It seems the world is filled with loss right now. I know many people are grieving big things, but some times it’s harder to acknowledge small losses. When so many have lost so much, it may not feel right to grieve things that have changed in our everyday lives. But these changes are significant and can affect us greatly.
David Kessler, the author of On Grief and Grieving: Finding the Meaning of Grief through Five Stages of Loss, was interviewed by the Harvard Business Review and commented, “The loss of normalcy; the fear of economic toll; the loss of connection. This is hitting us, and we’re grieving. Collectively. We are not used to this kind of collective grief in the air.”
Things that we have taken for granted and have expected to be a part of our ongoing lives have disappeared.
These can be as significant as canceled life events such as graduations, birthdays, weddings, and even funerals, to things that seem less severe such as our routines. The places we go, the things we do, and the people we see have all changed – these are all worthy of our grief.
Many of us have discovered that seemingly simple things hold a much deeper meaning than we’ve realized. For instance, work serves many functions, from social interaction to a sense of purpose to provide our livelihood. The systems we depend upon have been shaken. Healthcare, education, economic, and social networks have all been impacted. These can be just as significant as death but are more ambiguous, making it harder to recover from in the long run.
Robert Neimeyer, Ph.D. director of Portland Institute of Loss and Transition, says that we are all capable of losing “places, projects, possessions, professions, and protections.” All of which we can be powerfully attached to.
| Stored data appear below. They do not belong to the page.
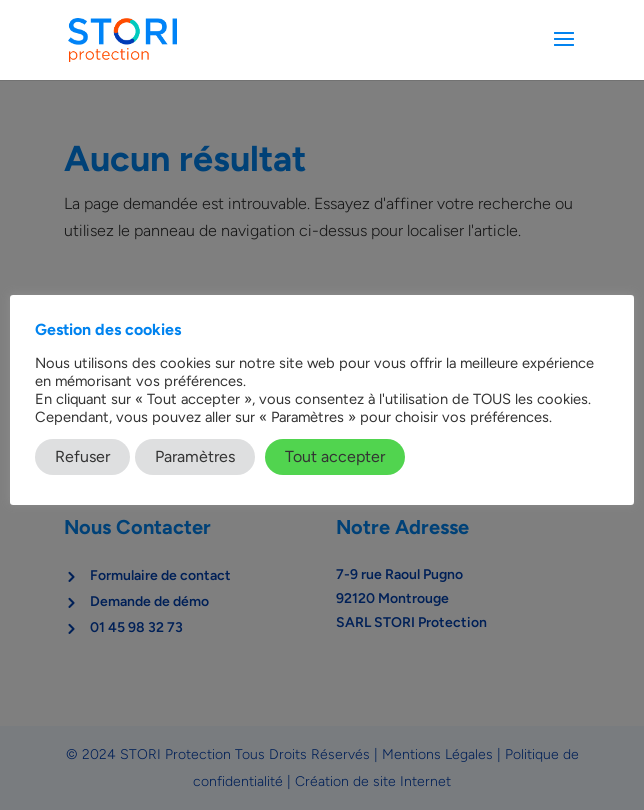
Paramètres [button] (195, 456)
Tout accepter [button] (335, 456)
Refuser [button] (82, 456)
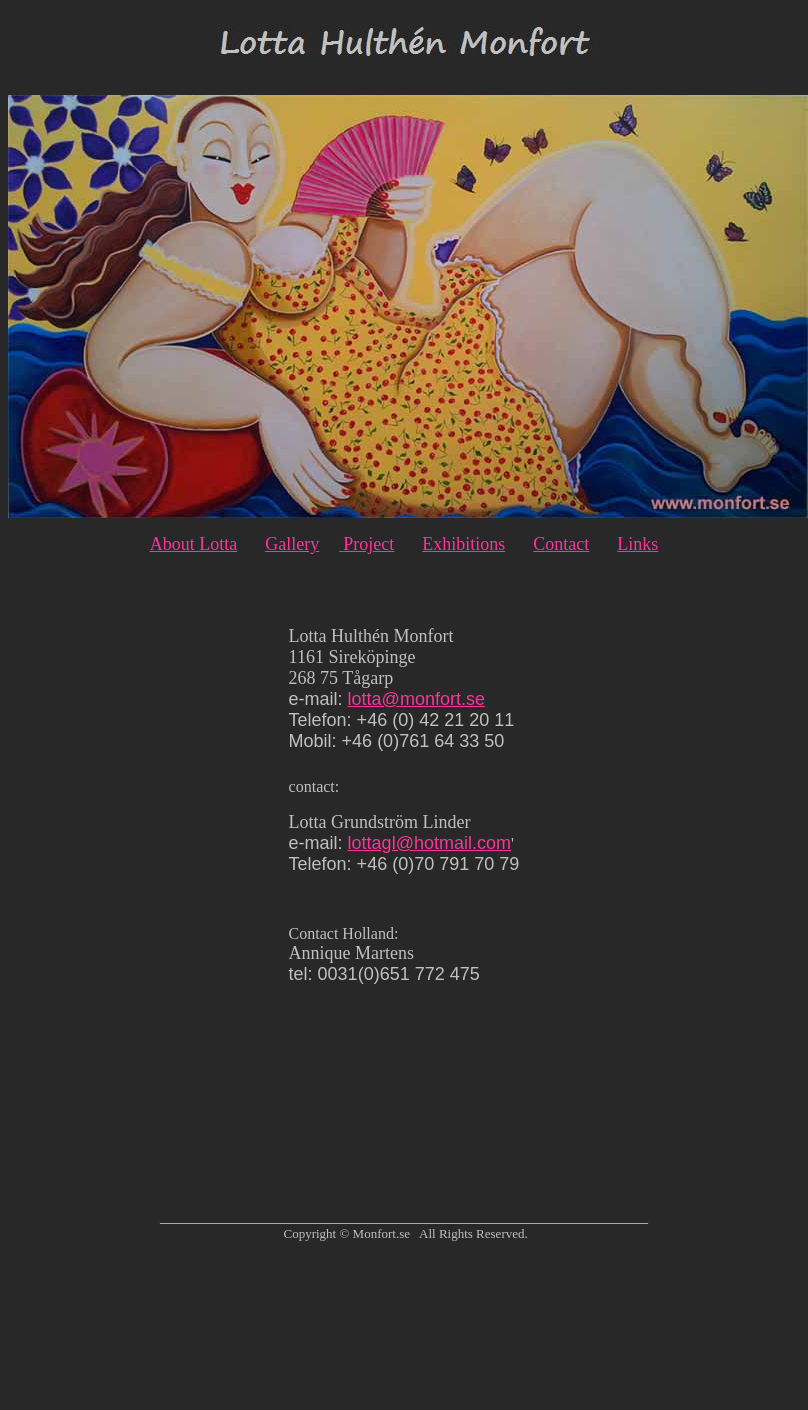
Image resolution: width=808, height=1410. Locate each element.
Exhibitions (463, 544)
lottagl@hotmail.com (429, 843)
It can all seem so overwhelming; how can we survive? Two of the most important skills we can learn are reconstructing meaning around our loss and developing resiliency. J. William Worden, the author of Grief Counseling and Grief Therapy, suggests that when an unplanned or difficult loss occurs we need to redefine ourselves. We relearn ways to engage in the world without the thing we no longer have. We can never return to pre-loss status, but we learn to develop a meaningful life despite the differences.
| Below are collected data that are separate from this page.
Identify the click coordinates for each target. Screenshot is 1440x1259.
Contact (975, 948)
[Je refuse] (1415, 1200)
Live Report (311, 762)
Resilience depends upon adaption rather than recovery. When we go through a loss, our hope is to recover the thing that we have lost. However, we must adapt to a world that is now different. By making a sound or effective adaption, we have demonstrated our resilience.
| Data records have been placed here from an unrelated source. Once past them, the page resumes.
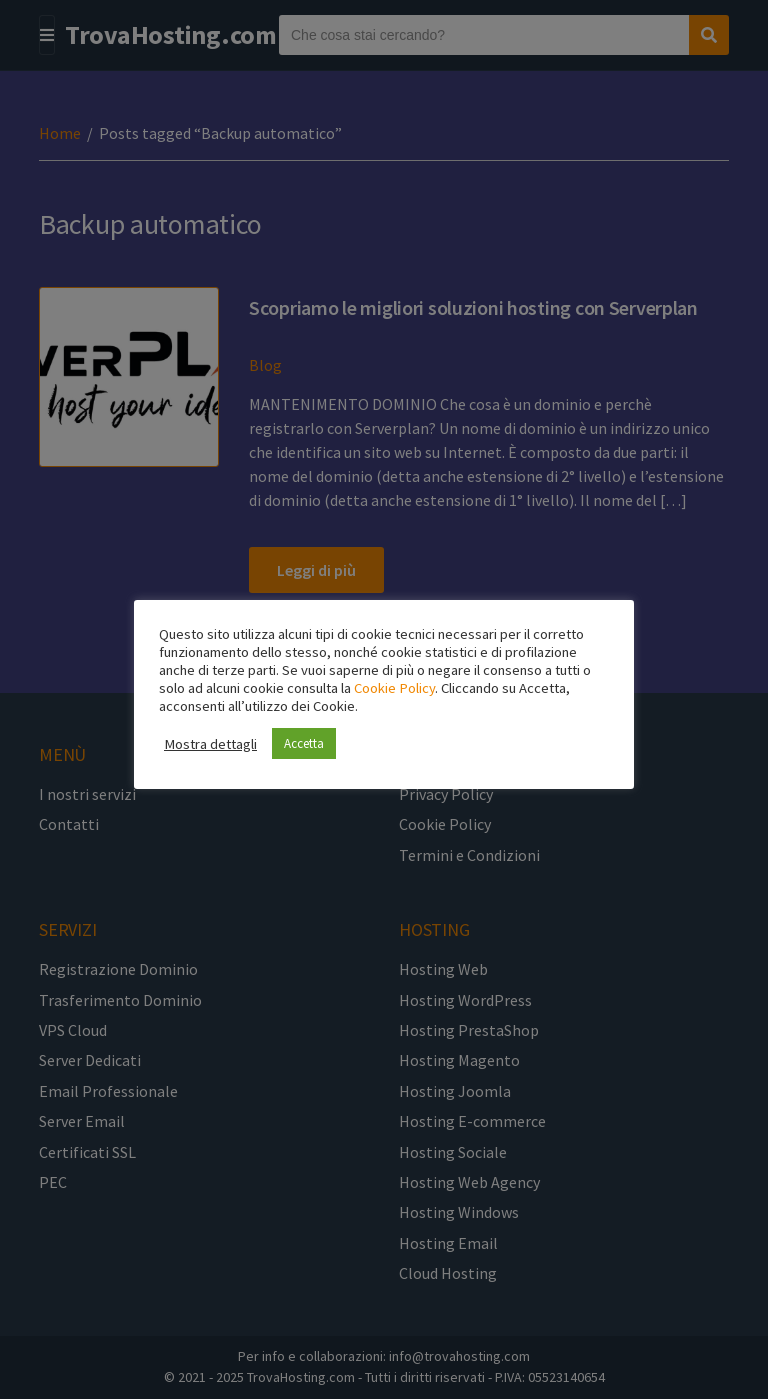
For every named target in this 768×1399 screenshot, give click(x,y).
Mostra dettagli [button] (210, 744)
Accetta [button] (304, 743)
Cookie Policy (394, 688)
What are some practical ways that we can cope with loss? These are three things that can help us in the grieving process:
Name It and Claim It.
We may be ashamed to feel grief around everyday things we have lost, but the best thing we can do is to wrap language around it. Consider what you are losing. Remove the ambiguity surrounding your loss and express what it feels like to no longer have this as part of your life. One of the easiest ways to do this is by keeping a journal. Write about your emotional upheavals. Name what you’re losing – both individually and collectively. Then write about your personal strengths and coping skills. It can be helpful to write about previously challenging transitions, such as unemployment or divorce, and how you healed and recovered from those.
This may seem impossible right now, and our social isolation may be one of the things we are grieving. Still, it is more important than ever to connect with friends, family, and community. It can be hard to reach out these days, it can take some creativity to find ways to connect, but it’s likely that those around you are missing you just as much as you’re missing them. Find ways to keep your social network going – even if it is only virtually.
When we are grieving, it can seem impossible to find anything to be joyful about, however, there are small things and moments in every day that hold joy. Take the time to celebrate these things. Look to them to provide hope for tomorrow and as a bedrock to build new traditions, events, connections, and meaning. Ask yourself, “Even in the worst of times, what are the things we treasure?”